**DIRECTIONS FOR THIS TASK**: Set down a true copy of the data, with all pictures left out.

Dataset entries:
===============
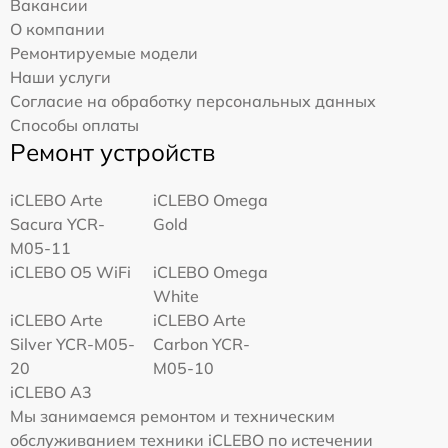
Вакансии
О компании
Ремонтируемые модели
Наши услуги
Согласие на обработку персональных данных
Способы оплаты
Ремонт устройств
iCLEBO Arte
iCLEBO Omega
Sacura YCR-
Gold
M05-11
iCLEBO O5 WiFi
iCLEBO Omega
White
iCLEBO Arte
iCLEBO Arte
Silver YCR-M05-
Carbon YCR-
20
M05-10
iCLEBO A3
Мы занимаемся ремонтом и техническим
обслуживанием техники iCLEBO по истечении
===============
**TASK ANSWER**:
Вакансии
О компании
Ремонтируемые модели
Наши услуги
Согласие на обработку персональных данных
Способы оплаты
Ремонт устройств
iCLEBO Arte
iCLEBO Omega
Sacura YCR-
Gold
M05-11
iCLEBO O5 WiFi
iCLEBO Omega
White
iCLEBO Arte
iCLEBO Arte
Silver YCR-M05-
Carbon YCR-
20
M05-10
iCLEBO A3
Мы занимаемся ремонтом и техническим
обслуживанием техники iCLEBO по истечении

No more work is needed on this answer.